:: What you need to do ::
From the line below that contains "attractive design and" to the line that contains "examined entirely. As", repeat every line exactly, both ends included, and nothing else.

:: Records provided ::
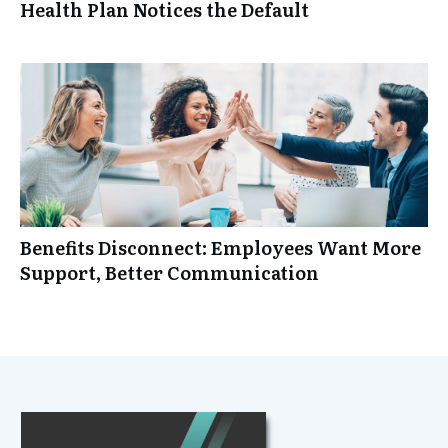
Health Plan Notices the Default
Benefits Disconnect: Employees Want More
Support, Better Communication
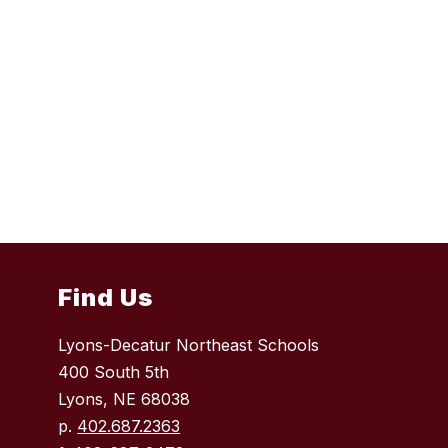
Find Us
Lyons-Decatur Northeast Schools
400 South 5th
Lyons, NE 68038
p.
402.687.2363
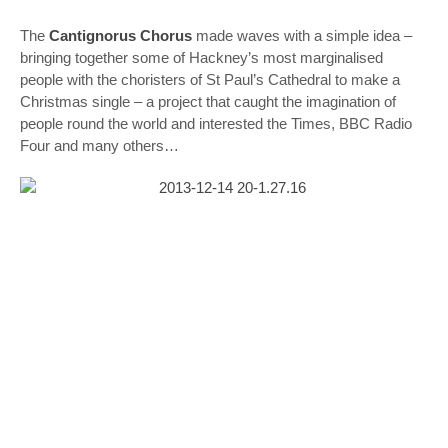
The
Cantignorus Chorus
made waves with a simple idea –
bringing together some of Hackney’s most marginalised
people with the choristers of St Paul’s Cathedral to make a
Christmas single – a project that caught the imagination of
people round the world and interested the Times, BBC Radio
Four and many others…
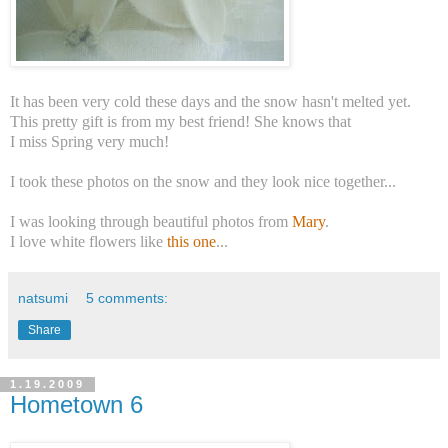
It has been very cold these days and the snow hasn't melted yet.
This pretty gift is from my best friend! She knows that
I miss Spring very much!
I took these photos on the snow and they look nice together...
I was looking through beautiful photos from
Mary
.
I love white flowers like
this one
...
natsumi
5 comments:
Share
1.19.2009
Hometown 6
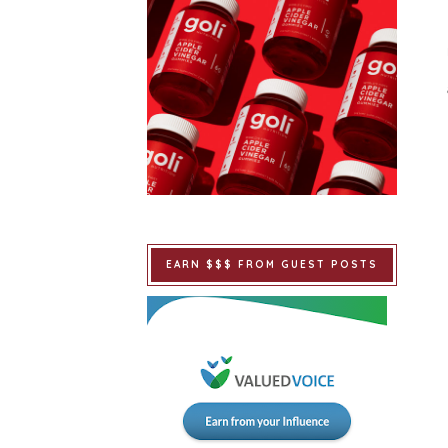
EARN $$$ FROM GUEST POSTS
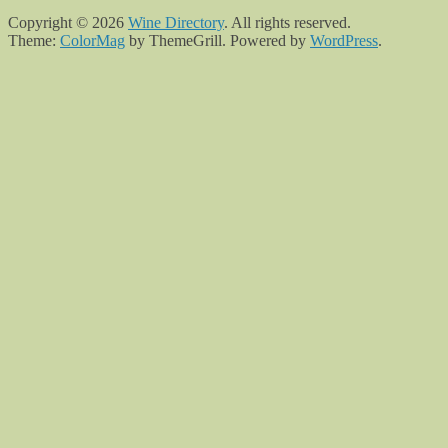
Copyright © 2026
Wine Directory
. All rights reserved.
Theme:
ColorMag
by ThemeGrill. Powered by
WordPress
.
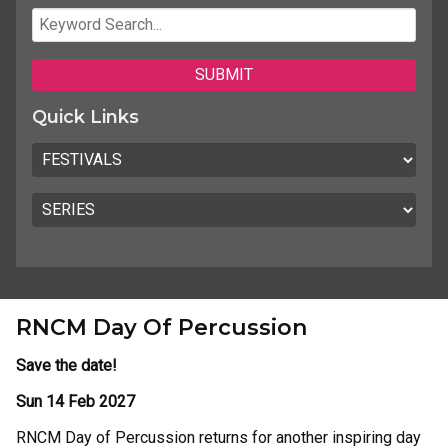
Quick Links
RNCM Day Of Percussion
Save the date!
Sun 14 Feb 2027
RNCM Day of Percussion returns for another inspiring day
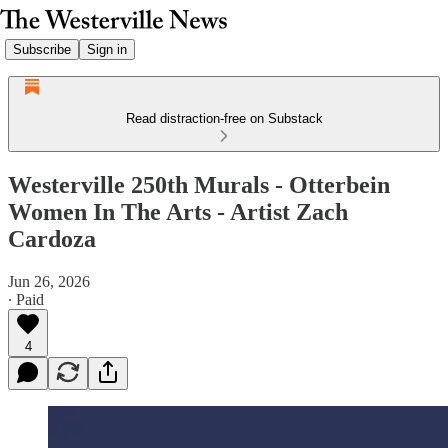
Subscribe
Sign in
Read distraction-free on Substack
Westerville 250th Murals - Otterbein
Women In The Arts - Artist Zach
Cardoza
Jun 26, 2026
∙ Paid
4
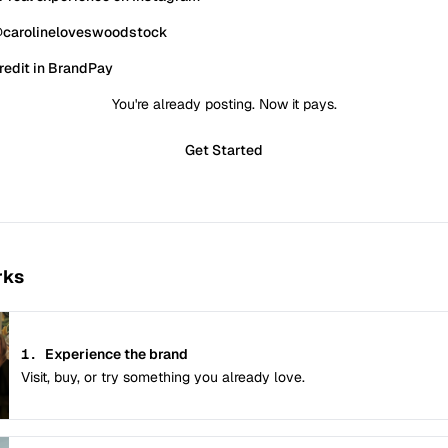
@carolineloveswoodstock
redit in BrandPay
You're already posting. Now it pays.
Get Started
rks
1.
Experience the brand
Visit, buy, or try something you already love.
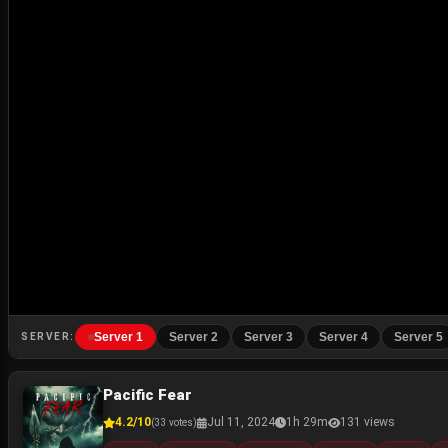
Server 1
Server 2
Server 3
Server 4
Server 5
SERVER:
Pacific Fear
4.2/10
Jul 11, 2024
1h 29m
131 views
(33 votes)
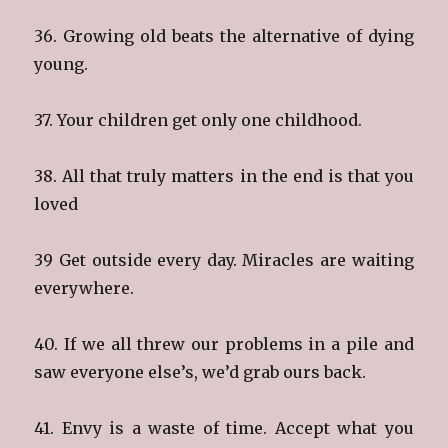
36. Growing old beats the alternative of dying
young.
37. Your children get only one childhood.
38. All that truly matters in the end is that you
loved
39 Get outside every day. Miracles are waiting
everywhere.
40. If we all threw our problems in a pile and
saw everyone else’s, we’d grab ours back.
41. Envy is a waste of time. Accept what you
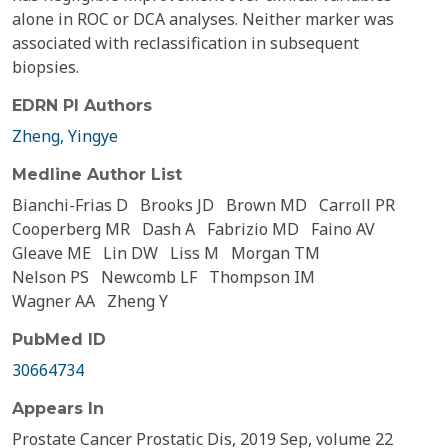
alone in ROC or DCA analyses. Neither marker was
associated with reclassification in subsequent
biopsies.
EDRN PI Authors
Zheng, Yingye
Medline Author List
Bianchi-Frias D
Brooks JD
Brown MD
Carroll PR
Cooperberg MR
Dash A
Fabrizio MD
Faino AV
Gleave ME
Lin DW
Liss M
Morgan TM
Nelson PS
Newcomb LF
Thompson IM
Wagner AA
Zheng Y
PubMed ID
30664734
Appears In
Prostate Cancer Prostatic Dis, 2019 Sep, volume 22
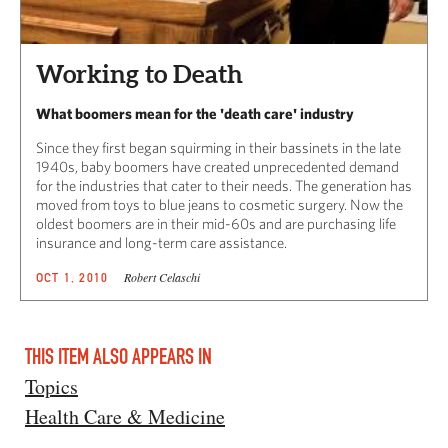
Working to Death
What boomers mean for the 'death care' industry
Since they first began squirming in their bassinets in the late
1940s, baby boomers have created unprecedented demand
for the industries that cater to their needs. The generation has
moved from toys to blue jeans to cosmetic surgery. Now the
oldest boomers are in their mid-60s and are purchasing life
insurance and long-term care assistance.
Robert Celaschi
OCT 1, 2010
THIS ITEM ALSO APPEARS IN
Topics
Health Care & Medicine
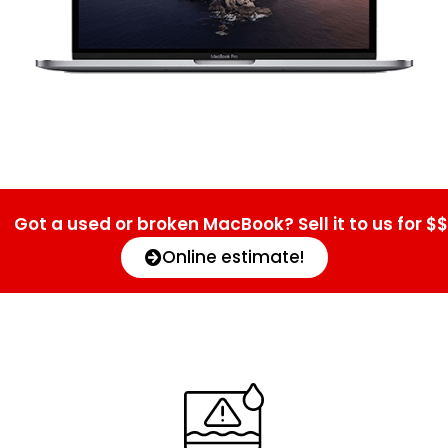
Got a used or broken MacBook? Sell it to us for $$
Online estimate!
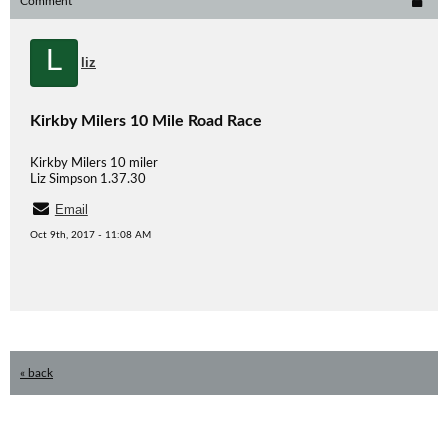
Comment
L
liz
Kirkby Milers 10 Mile Road Race
Kirkby Milers 10 miler
Liz Simpson 1.37.30
Email
Oct 9th, 2017 - 11:08 AM
« back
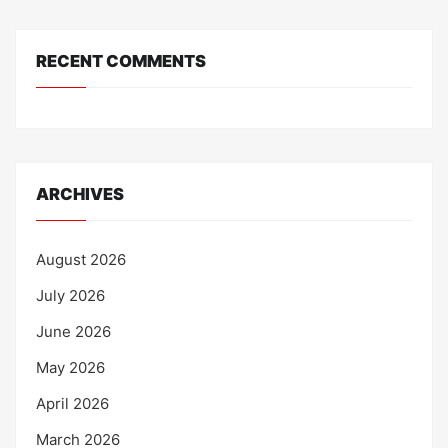
RECENT COMMENTS
ARCHIVES
August 2026
July 2026
June 2026
May 2026
April 2026
March 2026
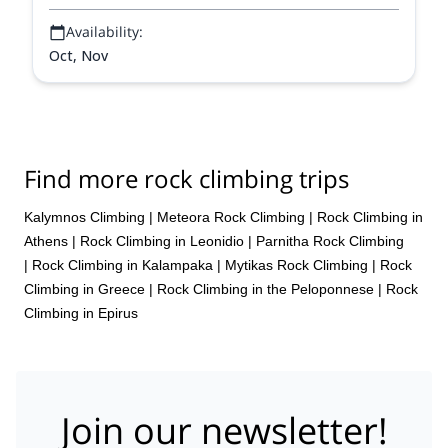
Availability:
Oct, Nov
Find more rock climbing trips
Kalymnos Climbing
|
Meteora Rock Climbing
|
Rock Climbing in
Athens
|
Rock Climbing in Leonidio
|
Parnitha Rock Climbing
|
Rock Climbing in Kalampaka
|
Mytikas Rock Climbing
|
Rock
Climbing in Greece
|
Rock Climbing in the Peloponnese
|
Rock
Climbing in Epirus
Join our newsletter!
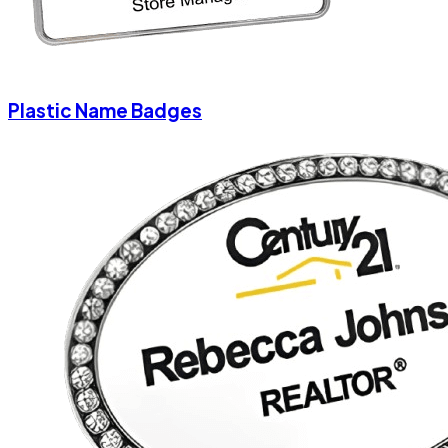
Plastic Name Badges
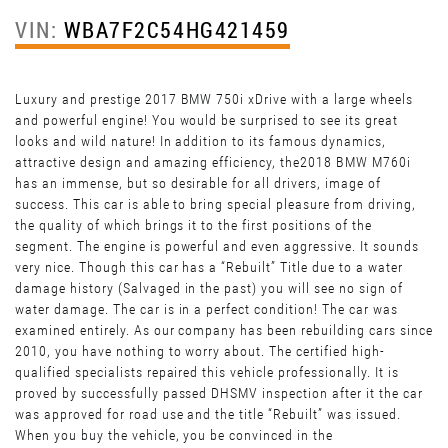
VIN:
WBA7F2C54HG421459
Luxury and prestige 2017 BMW 750i xDrive with a large wheels
and powerful engine! You would be surprised to see its great
looks and wild nature! In addition to its famous dynamics,
attractive design and amazing efficiency, the2018 BMW M760i
has an immense, but so desirable for all drivers, image of
success. This car is able to bring special pleasure from driving,
the quality of which brings it to the first positions of the
segment. The engine is powerful and even aggressive. It sounds
very nice. Though this car has a “Rebuilt” Title due to a water
damage history (Salvaged in the past) you will see no sign of
water damage. The car is in a perfect condition! The car was
examined entirely. As our company has been rebuilding cars since
2010, you have nothing to worry about. The certified high-
qualified specialists repaired this vehicle professionally. It is
proved by successfully passed DHSMV inspection after it the car
was approved for road use and the title “Rebuilt” was issued.
When you buy the vehicle, you be convinced in the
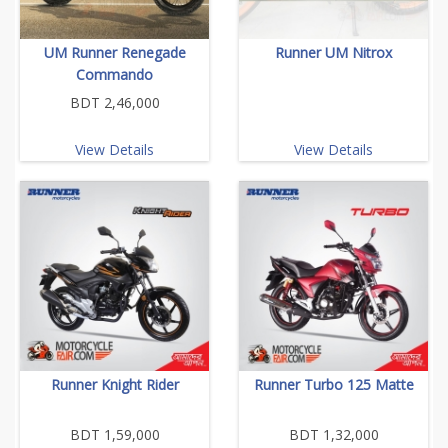
UM Runner Renegade
Runner UM Nitrox
Commando
BDT 2,46,000
View Details
View Details
Runner Knight Rider
Runner Turbo 125 Matte
BDT 1,59,000
BDT 1,32,000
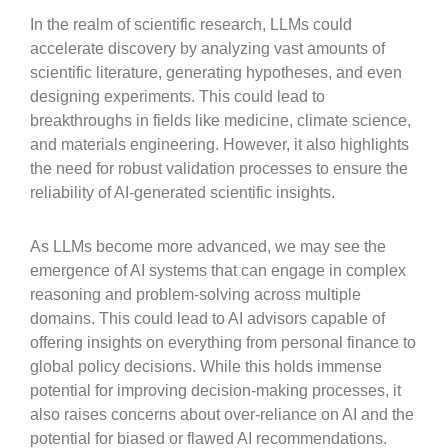
In the realm of scientific research, LLMs could
accelerate discovery by analyzing vast amounts of
scientific literature, generating hypotheses, and even
designing experiments. This could lead to
breakthroughs in fields like medicine, climate science,
and materials engineering. However, it also highlights
the need for robust validation processes to ensure the
reliability of AI-generated scientific insights.
As LLMs become more advanced, we may see the
emergence of AI systems that can engage in complex
reasoning and problem-solving across multiple
domains. This could lead to AI advisors capable of
offering insights on everything from personal finance to
global policy decisions. While this holds immense
potential for improving decision-making processes, it
also raises concerns about over-reliance on AI and the
potential for biased or flawed AI recommendations.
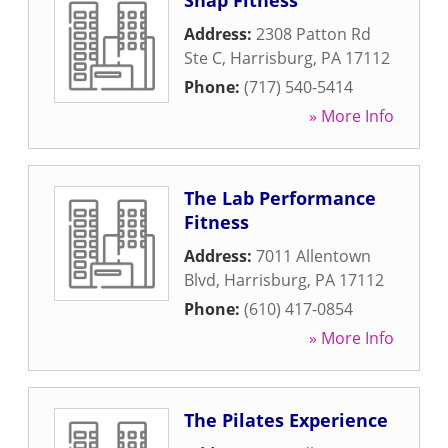
Snap Fitness
Address:
2308 Patton Rd
Ste C
,
Harrisburg
,
PA
17112
Phone:
(717) 540-5414
» More Info
The Lab Performance
Fitness
Address:
7011 Allentown
Blvd
,
Harrisburg
,
PA
17112
Phone:
(610) 417-0854
» More Info
The Pilates Experience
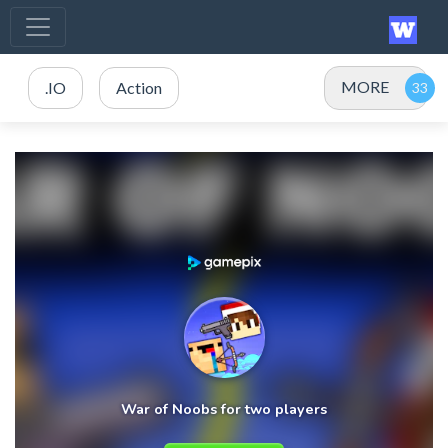
MORE
.IO
Action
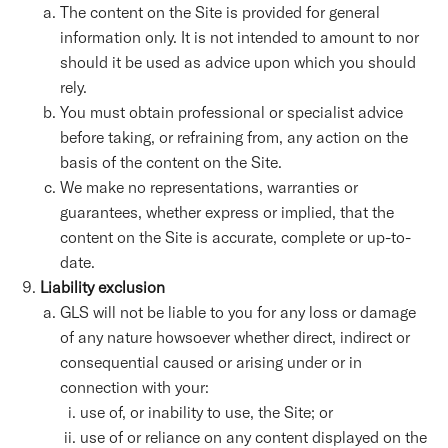
The content on the Site is provided for general
information only. It is not intended to amount to nor
should it be used as advice upon which you should
rely.
You must obtain professional or specialist advice
before taking, or refraining from, any action on the
basis of the content on the Site.
We make no representations, warranties or
guarantees, whether express or implied, that the
content on the Site is accurate, complete or up-to-
date.
Liability exclusion
GLS will not be liable to you for any loss or damage
of any nature howsoever whether direct, indirect or
consequential caused or arising under or in
connection with your:
use of, or inability to use, the Site; or
use of or reliance on any content displayed on the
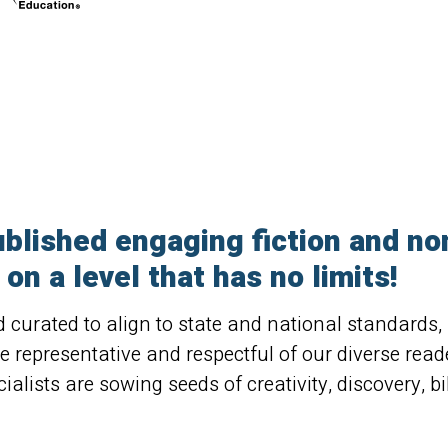
blished engaging fiction and non-
on a level that has no limits!
nd curated to align to state and national standards
re representative and respectful of our diverse rea
ialists are sowing seeds of creativity, discovery, bil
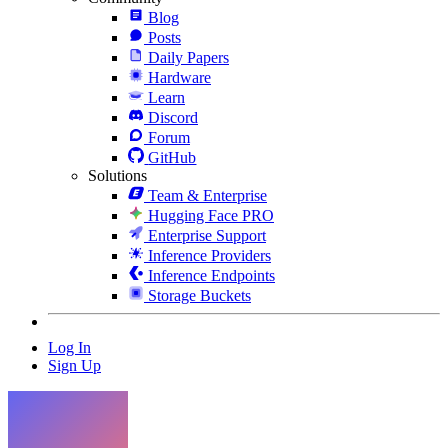
Blog
Posts
Daily Papers
Hardware
Learn
Discord
Forum
GitHub
Solutions
Team & Enterprise
Hugging Face PRO
Enterprise Support
Inference Providers
Inference Endpoints
Storage Buckets
Log In
Sign Up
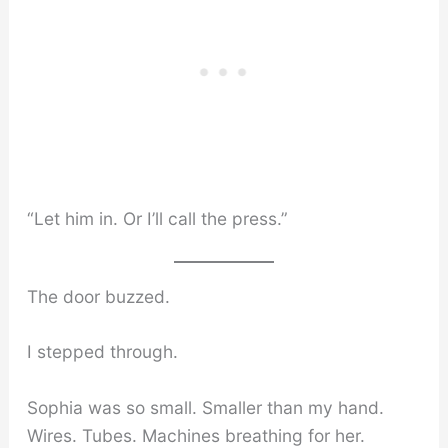
“Let him in. Or I’ll call the press.”
The door buzzed.
I stepped through.
Sophia was so small. Smaller than my hand.
Wires. Tubes. Machines breathing for her.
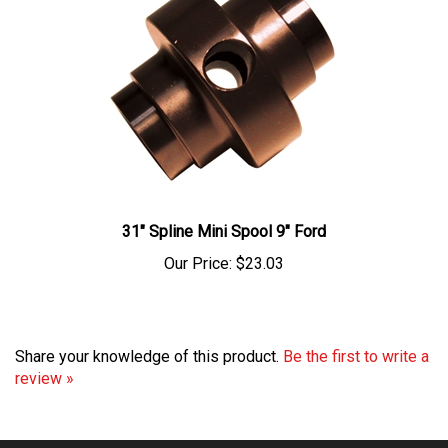
31" Spline Mini Spool 9" Ford
Our Price:
$23.03
Share your knowledge of this product.
Be the first to write a
review »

:: Task response ::
attractive design and amazing efficiency, the2018 BMW M760i
has an immense, but so desirable for all drivers, image of
success. This car is able to bring special pleasure from driving,
the quality of which brings it to the first positions of the
segment. The engine is powerful and even aggressive. It sounds
very nice. Though this car has a “Rebuilt” Title due to a water
damage history (Salvaged in the past) you will see no sign of
water damage. The car is in a perfect condition! The car was
examined entirely. As our company has been rebuilding cars since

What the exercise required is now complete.